British counterfeiter (1686–1775)

Mary Peck Butterworth (July 27, 1686 – February 7, 1775) was a counterfeiter in colonial America.

==Biography==
Born to Joseph and Martha Peck in Rehoboth, Massachusetts, Mary married John Butterworth, son of a British captain in 1710. Mary allegedly started her counterfeiting operation around 1716. According to those who would later testify against her, she used starched cotton cloths to produce counterfeit bills, rather than the metal plates used more commonly in counterfeiting.

Using a slightly dampened piece of starched cloth she was able to lift ink from a genuine bill. With a hot iron, she transferred a pattern from the cloth to a blank paper bill, then inked the pattern by hand with quill pens. The original cotton cloth was easily disposed of through burning, leaving no hard evidence of a crime. Butterworth allegedly organized her counterfeiting operation into a cottage industry, sternly overseeing the work of the entire family. At the height of her operation, she was reportedly selling counterfeit bills at half their face value.

Colonial authorities knew of an extensive counterfeiting ring operating somewhere in the Rhode Island area throughout the later half of the 1710s, and felt it was beginning to have a damaging impact on the entire colonial economy. In 1722 colonial authorities became suspicious of Mary Butterworth after her husband John purchased a large, expensive new home for the family.

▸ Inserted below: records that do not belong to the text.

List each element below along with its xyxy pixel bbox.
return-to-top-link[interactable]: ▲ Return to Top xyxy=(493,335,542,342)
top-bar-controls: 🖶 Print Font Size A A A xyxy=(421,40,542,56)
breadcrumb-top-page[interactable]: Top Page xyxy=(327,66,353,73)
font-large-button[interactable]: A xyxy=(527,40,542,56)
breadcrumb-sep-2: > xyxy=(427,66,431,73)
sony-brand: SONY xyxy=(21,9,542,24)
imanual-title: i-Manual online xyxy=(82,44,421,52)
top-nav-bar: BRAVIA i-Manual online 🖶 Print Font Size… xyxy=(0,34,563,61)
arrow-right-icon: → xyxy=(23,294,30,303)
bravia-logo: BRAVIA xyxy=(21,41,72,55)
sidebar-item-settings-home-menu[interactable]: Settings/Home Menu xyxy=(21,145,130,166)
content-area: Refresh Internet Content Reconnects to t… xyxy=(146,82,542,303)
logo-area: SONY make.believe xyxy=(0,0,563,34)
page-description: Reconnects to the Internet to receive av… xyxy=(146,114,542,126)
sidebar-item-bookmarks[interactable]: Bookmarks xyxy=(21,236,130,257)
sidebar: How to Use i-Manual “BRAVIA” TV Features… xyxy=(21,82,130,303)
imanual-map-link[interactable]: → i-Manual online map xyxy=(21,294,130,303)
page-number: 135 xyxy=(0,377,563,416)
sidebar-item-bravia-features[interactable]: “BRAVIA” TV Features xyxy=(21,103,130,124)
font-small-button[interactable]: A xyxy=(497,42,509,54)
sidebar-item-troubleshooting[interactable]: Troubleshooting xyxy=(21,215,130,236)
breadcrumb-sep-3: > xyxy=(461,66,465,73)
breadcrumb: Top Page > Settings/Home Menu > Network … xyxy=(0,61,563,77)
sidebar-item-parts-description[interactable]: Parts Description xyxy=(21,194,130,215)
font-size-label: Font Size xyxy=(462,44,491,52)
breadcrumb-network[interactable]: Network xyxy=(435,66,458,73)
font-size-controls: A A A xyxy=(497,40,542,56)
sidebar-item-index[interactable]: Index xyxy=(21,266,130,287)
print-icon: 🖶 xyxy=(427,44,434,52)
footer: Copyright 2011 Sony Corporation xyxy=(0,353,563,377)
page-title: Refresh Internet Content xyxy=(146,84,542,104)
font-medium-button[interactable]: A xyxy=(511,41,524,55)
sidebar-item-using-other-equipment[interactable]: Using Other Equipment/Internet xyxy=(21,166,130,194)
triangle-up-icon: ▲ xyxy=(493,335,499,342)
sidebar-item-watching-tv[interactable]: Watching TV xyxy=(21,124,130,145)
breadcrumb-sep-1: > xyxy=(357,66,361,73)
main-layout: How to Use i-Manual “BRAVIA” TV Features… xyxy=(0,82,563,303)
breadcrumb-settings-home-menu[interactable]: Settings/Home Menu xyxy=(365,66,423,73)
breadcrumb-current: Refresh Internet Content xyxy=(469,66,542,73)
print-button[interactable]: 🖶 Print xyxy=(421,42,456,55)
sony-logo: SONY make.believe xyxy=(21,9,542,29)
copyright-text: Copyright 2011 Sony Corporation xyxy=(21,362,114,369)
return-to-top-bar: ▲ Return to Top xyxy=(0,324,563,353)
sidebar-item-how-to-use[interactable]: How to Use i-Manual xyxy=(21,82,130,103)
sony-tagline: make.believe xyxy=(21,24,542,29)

On August 14, 1723 a trial was held in Newport, Rhode Island. One Nicholas Campe testified he passed two counterfeit Rhode Island bills he obtained through Butterworth. Two of Butterworth's associates (her brother and his wife) turned state's evidence and also testified against her. Ultimately though, the court dismissed all charges against her for lack of hard evidence. Under the legal code of 1710 in colonial Rhode Island if any of the Butterworth family had been convicted of the crime of counterfeiting they would have faced severe punishment.

[The offender] was to suffer the pains of having their ears cropped, to be whipped or fined at discretion and imprisoned as the nature of the offense requires, and to pay double damage to the persons defrauded. In case the offender had no estate, he should be set at work, or sold for any term of years which the discretion of the judges considered satisfactory.

After the trial, Mrs. Butterworth reportedly gave up counterfeiting. She died in 1775 in Bristol County, Massachusetts, aged 88.